*Task prompt*:
For the records that follow, restate each one word for word and leave the images behind.

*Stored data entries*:
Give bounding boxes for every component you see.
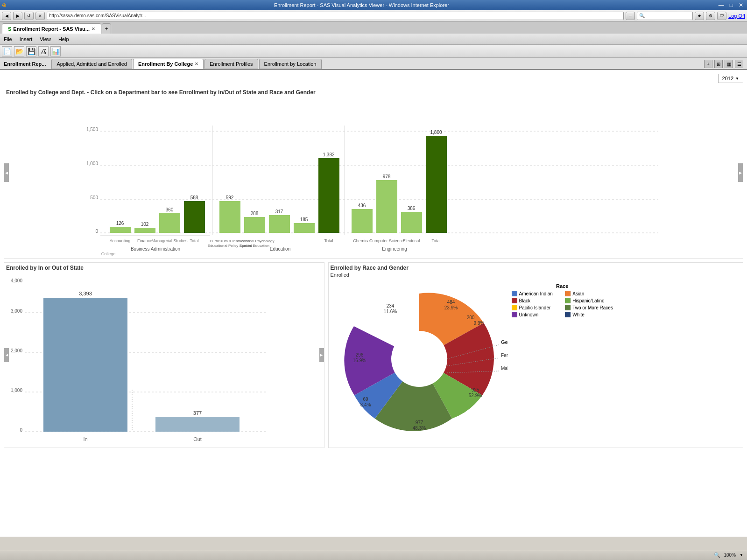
app-icon-bar: 📄 📂 💾 🖨 📊 — [0, 45, 747, 58]
svg-text:Managerial Studies: Managerial Studies — [151, 238, 188, 243]
legend-pacific-islander: Pacific Islander — [512, 305, 560, 310]
add-section-btn[interactable]: + — [704, 60, 712, 68]
year-value: 2012 — [722, 76, 733, 81]
donut-chart[interactable]: 200 9.9% 484 23.9% 234 11.6% 296 16.9% 6… — [331, 280, 508, 438]
svg-text:977: 977 — [415, 420, 423, 425]
save-icon[interactable]: 💾 — [26, 46, 36, 56]
svg-text:Educational Psychology: Educational Psychology — [235, 239, 275, 243]
right-scroll-arrow[interactable]: ▶ — [738, 163, 743, 182]
chart-icon[interactable]: 📊 — [50, 46, 61, 56]
zoom-level: 100% — [724, 553, 736, 558]
bar-cs[interactable] — [376, 180, 397, 233]
bar-ba-total[interactable] — [184, 201, 205, 233]
college-bar-chart[interactable]: 0 500 1,000 1,500 126 Accounting 102 — [84, 98, 663, 256]
file-menu[interactable]: File — [4, 36, 12, 42]
svg-text:386: 386 — [408, 206, 416, 211]
bar-eng-total[interactable] — [426, 136, 447, 233]
svg-text:185: 185 — [300, 217, 308, 222]
svg-text:1,382: 1,382 — [323, 152, 334, 157]
safety-btn[interactable]: 🛡 — [717, 12, 726, 20]
svg-text:Total: Total — [324, 238, 333, 243]
search-bar[interactable]: 🔍 — [637, 12, 693, 20]
svg-text:0: 0 — [95, 229, 98, 234]
tab-close-icon[interactable]: ✕ — [92, 27, 95, 31]
bar-edu-total[interactable] — [318, 158, 339, 233]
bar-accounting[interactable] — [110, 227, 131, 233]
legend-two-more-races: Two or More Races — [565, 305, 613, 310]
insert-menu[interactable]: Insert — [20, 36, 33, 42]
svg-text:296: 296 — [355, 352, 363, 357]
tab-enrollment-college-close[interactable]: ✕ — [195, 62, 198, 66]
legend-color-american-indian — [512, 291, 517, 296]
svg-text:Education: Education — [270, 246, 290, 252]
log-off-link[interactable]: Log Off — [728, 13, 745, 19]
svg-text:Accounting: Accounting — [110, 238, 131, 243]
bar-out[interactable] — [155, 417, 240, 432]
svg-text:0: 0 — [20, 427, 22, 433]
legend-american-indian: American Indian — [512, 291, 560, 296]
url-text: http://sasva.demo.sas.com/SASVisualAnaly… — [49, 13, 146, 18]
nav-bar: ◀ ▶ ↺ ✕ http://sasva.demo.sas.com/SASVis… — [0, 10, 747, 21]
tab-location[interactable]: Enrollment by Location — [259, 59, 322, 69]
back-btn[interactable]: ◀ — [2, 12, 11, 20]
browser-icon: ⊕ — [2, 2, 7, 8]
tab-profiles[interactable]: Enrollment Profiles — [204, 59, 258, 69]
bar-317[interactable] — [269, 215, 290, 233]
left-arrow-lower[interactable]: ◀ — [4, 348, 9, 362]
print-icon[interactable]: 🖨 — [38, 46, 49, 56]
help-menu[interactable]: Help — [58, 36, 69, 42]
svg-text:23.9%: 23.9% — [444, 305, 457, 310]
minimize-btn[interactable]: — — [717, 2, 726, 8]
new-tab-btn[interactable]: + — [102, 23, 111, 34]
url-bar[interactable]: http://sasva.demo.sas.com/SASVisualAnaly… — [47, 12, 624, 20]
view-menu[interactable]: View — [40, 36, 51, 42]
tab-location-label: Enrollment by Location — [264, 61, 317, 67]
tile-view-btn[interactable]: ▦ — [725, 60, 733, 68]
tab-applied[interactable]: Applied, Admitted and Enrolled — [51, 59, 132, 69]
left-scroll-arrow[interactable]: ◀ — [4, 163, 9, 182]
bar-managerial[interactable] — [159, 213, 180, 233]
refresh-btn[interactable]: ↺ — [24, 12, 34, 20]
bar-curriculum[interactable] — [219, 201, 240, 233]
bar-185[interactable] — [294, 223, 315, 233]
tools-btn[interactable]: ⚙ — [706, 12, 715, 20]
grid-view-btn[interactable]: ⊞ — [714, 60, 723, 68]
svg-text:Gender: Gender — [501, 339, 508, 345]
bar-electrical[interactable] — [401, 212, 422, 233]
bar-chemical[interactable] — [352, 209, 373, 233]
race-legend-title: Race — [512, 283, 613, 289]
tab-title: Enrollment Report - SAS Visu... — [13, 26, 90, 32]
forward-btn[interactable]: ▶ — [13, 12, 22, 20]
favorites-btn[interactable]: ★ — [695, 12, 704, 20]
svg-text:In: In — [83, 436, 87, 442]
list-view-btn[interactable]: ☰ — [735, 60, 743, 68]
zoom-dropdown[interactable]: ▼ — [740, 553, 743, 557]
main-content: 2012 ▼ Enrolled by College and Dept. - C… — [0, 70, 747, 537]
new-doc-icon[interactable]: 📄 — [2, 46, 12, 56]
report-nav-title: Enrollment Rep... — [4, 61, 46, 67]
race-gender-subtitle: Enrolled — [331, 272, 741, 278]
tab-enrollment-college[interactable]: Enrollment By College ✕ — [133, 59, 204, 69]
maximize-btn[interactable]: □ — [728, 2, 735, 8]
year-select[interactable]: 2012 ▼ — [718, 74, 743, 83]
svg-text:Finance: Finance — [137, 238, 152, 243]
right-arrow-lower[interactable]: ▶ — [319, 348, 324, 362]
svg-text:288: 288 — [251, 211, 259, 216]
go-btn[interactable]: → — [626, 12, 635, 20]
browser-tab[interactable]: S Enrollment Report - SAS Visu... ✕ — [2, 23, 101, 34]
svg-text:500: 500 — [90, 195, 98, 200]
tab-applied-label: Applied, Admitted and Enrolled — [56, 61, 127, 67]
state-bar-chart[interactable]: 0 1,000 2,000 3,000 4,000 3,393 In 3 — [6, 273, 277, 446]
svg-text:Female: Female — [501, 353, 508, 358]
lower-charts: Enrolled by In or Out of State ◀ ▶ 0 1,0… — [4, 262, 743, 448]
race-gender-section: Enrolled by Race and Gender Enrolled — [328, 262, 743, 448]
open-doc-icon[interactable]: 📂 — [14, 46, 24, 56]
bar-edpsych[interactable] — [244, 217, 265, 233]
stop-btn[interactable]: ✕ — [35, 12, 45, 20]
svg-text:436: 436 — [358, 203, 366, 208]
close-btn[interactable]: ✕ — [737, 2, 745, 8]
legend-white: White — [565, 312, 613, 317]
bar-finance[interactable] — [134, 228, 155, 233]
bar-in[interactable] — [43, 298, 127, 432]
svg-text:484: 484 — [447, 300, 455, 305]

*Task output*:
Give bounding boxes for every component you see.
app-icon-bar: 📄 📂 💾 🖨 📊 — [0, 45, 747, 58]
svg-text:Managerial Studies: Managerial Studies — [151, 238, 188, 243]
legend-pacific-islander: Pacific Islander — [512, 305, 560, 310]
add-section-btn[interactable]: + — [704, 60, 712, 68]
year-value: 2012 — [722, 76, 733, 81]
donut-chart[interactable]: 200 9.9% 484 23.9% 234 11.6% 296 16.9% 6… — [331, 280, 508, 438]
svg-text:977: 977 — [415, 420, 423, 425]
save-icon[interactable]: 💾 — [26, 46, 36, 56]
svg-text:Educational Psychology: Educational Psychology — [235, 239, 275, 243]
right-scroll-arrow[interactable]: ▶ — [738, 163, 743, 182]
chart-icon[interactable]: 📊 — [50, 46, 61, 56]
zoom-level: 100% — [724, 553, 736, 558]
bar-cs[interactable] — [376, 180, 397, 233]
bar-ba-total[interactable] — [184, 201, 205, 233]
college-bar-chart[interactable]: 0 500 1,000 1,500 126 Accounting 102 — [84, 98, 663, 256]
file-menu[interactable]: File — [4, 36, 12, 42]
svg-text:386: 386 — [408, 206, 416, 211]
bar-eng-total[interactable] — [426, 136, 447, 233]
svg-text:185: 185 — [300, 217, 308, 222]
svg-text:1,382: 1,382 — [323, 152, 334, 157]
safety-btn[interactable]: 🛡 — [717, 12, 726, 20]
svg-text:Total: Total — [324, 238, 333, 243]
search-bar[interactable]: 🔍 — [637, 12, 693, 20]
svg-text:0: 0 — [95, 229, 98, 234]
tab-close-icon[interactable]: ✕ — [92, 27, 95, 31]
bar-edu-total[interactable] — [318, 158, 339, 233]
bar-accounting[interactable] — [110, 227, 131, 233]
legend-two-more-races: Two or More Races — [565, 305, 613, 310]
insert-menu[interactable]: Insert — [20, 36, 33, 42]
svg-text:296: 296 — [355, 352, 363, 357]
tab-enrollment-college-close[interactable]: ✕ — [195, 62, 198, 66]
legend-color-american-indian — [512, 291, 517, 296]
svg-text:Education: Education — [270, 246, 290, 252]
log-off-link[interactable]: Log Off — [728, 13, 745, 19]
svg-text:Accounting: Accounting — [110, 238, 131, 243]
bar-out[interactable] — [155, 417, 240, 432]
svg-text:0: 0 — [20, 427, 22, 433]
legend-american-indian: American Indian — [512, 291, 560, 296]
url-text: http://sasva.demo.sas.com/SASVisualAnaly… — [49, 13, 146, 18]
nav-bar: ◀ ▶ ↺ ✕ http://sasva.demo.sas.com/SASVis… — [0, 10, 747, 21]
tab-location[interactable]: Enrollment by Location — [259, 59, 322, 69]
back-btn[interactable]: ◀ — [2, 12, 11, 20]
browser-icon: ⊕ — [2, 2, 7, 8]
tab-profiles[interactable]: Enrollment Profiles — [204, 59, 258, 69]
bar-317[interactable] — [269, 215, 290, 233]
left-arrow-lower[interactable]: ◀ — [4, 348, 9, 362]
print-icon[interactable]: 🖨 — [38, 46, 49, 56]
help-menu[interactable]: Help — [58, 36, 69, 42]
svg-text:23.9%: 23.9% — [444, 305, 457, 310]
minimize-btn[interactable]: — — [717, 2, 726, 8]
new-tab-btn[interactable]: + — [102, 23, 111, 34]
url-bar[interactable]: http://sasva.demo.sas.com/SASVisualAnaly… — [47, 12, 624, 20]
view-menu[interactable]: View — [40, 36, 51, 42]
tab-location-label: Enrollment by Location — [264, 61, 317, 67]
tile-view-btn[interactable]: ▦ — [725, 60, 733, 68]
tab-applied[interactable]: Applied, Admitted and Enrolled — [51, 59, 132, 69]
left-scroll-arrow[interactable]: ◀ — [4, 163, 9, 182]
bar-managerial[interactable] — [159, 213, 180, 233]
refresh-btn[interactable]: ↺ — [24, 12, 34, 20]
bar-curriculum[interactable] — [219, 201, 240, 233]
bar-185[interactable] — [294, 223, 315, 233]
tools-btn[interactable]: ⚙ — [706, 12, 715, 20]
grid-view-btn[interactable]: ⊞ — [714, 60, 723, 68]
svg-text:Gender: Gender — [501, 339, 508, 345]
bar-electrical[interactable] — [401, 212, 422, 233]
bar-chemical[interactable] — [352, 209, 373, 233]
race-legend-title: Race — [512, 283, 613, 289]
tab-title: Enrollment Report - SAS Visu... — [13, 26, 90, 32]
forward-btn[interactable]: ▶ — [13, 12, 22, 20]
favorites-btn[interactable]: ★ — [695, 12, 704, 20]
svg-text:In: In — [83, 436, 87, 442]
list-view-btn[interactable]: ☰ — [735, 60, 743, 68]
zoom-dropdown[interactable]: ▼ — [740, 553, 743, 557]
main-content: 2012 ▼ Enrolled by College and Dept. - C… — [0, 70, 747, 537]
new-doc-icon[interactable]: 📄 — [2, 46, 12, 56]
report-nav-title: Enrollment Rep... — [4, 61, 46, 67]
race-gender-subtitle: Enrolled — [331, 272, 741, 278]
tab-enrollment-college[interactable]: Enrollment By College ✕ — [133, 59, 204, 69]
maximize-btn[interactable]: □ — [728, 2, 735, 8]
year-select[interactable]: 2012 ▼ — [718, 74, 743, 83]
svg-text:Finance: Finance — [137, 238, 152, 243]
right-arrow-lower[interactable]: ▶ — [319, 348, 324, 362]
svg-text:288: 288 — [251, 211, 259, 216]
go-btn[interactable]: → — [626, 12, 635, 20]
browser-tab[interactable]: S Enrollment Report - SAS Visu... ✕ — [2, 23, 101, 34]
svg-text:500: 500 — [90, 195, 98, 200]
tab-applied-label: Applied, Admitted and Enrolled — [56, 61, 127, 67]
state-bar-chart[interactable]: 0 1,000 2,000 3,000 4,000 3,393 In 3 — [6, 273, 277, 446]
svg-text:Female: Female — [501, 353, 508, 358]
lower-charts: Enrolled by In or Out of State ◀ ▶ 0 1,0… — [4, 262, 743, 448]
race-gender-section: Enrolled by Race and Gender Enrolled — [328, 262, 743, 448]
open-doc-icon[interactable]: 📂 — [14, 46, 24, 56]
bar-edpsych[interactable] — [244, 217, 265, 233]
stop-btn[interactable]: ✕ — [35, 12, 45, 20]
svg-text:436: 436 — [358, 203, 366, 208]
close-btn[interactable]: ✕ — [737, 2, 745, 8]
legend-white: White — [565, 312, 613, 317]
bar-finance[interactable] — [134, 228, 155, 233]
bar-in[interactable] — [43, 298, 127, 432]
svg-text:484: 484 — [447, 300, 455, 305]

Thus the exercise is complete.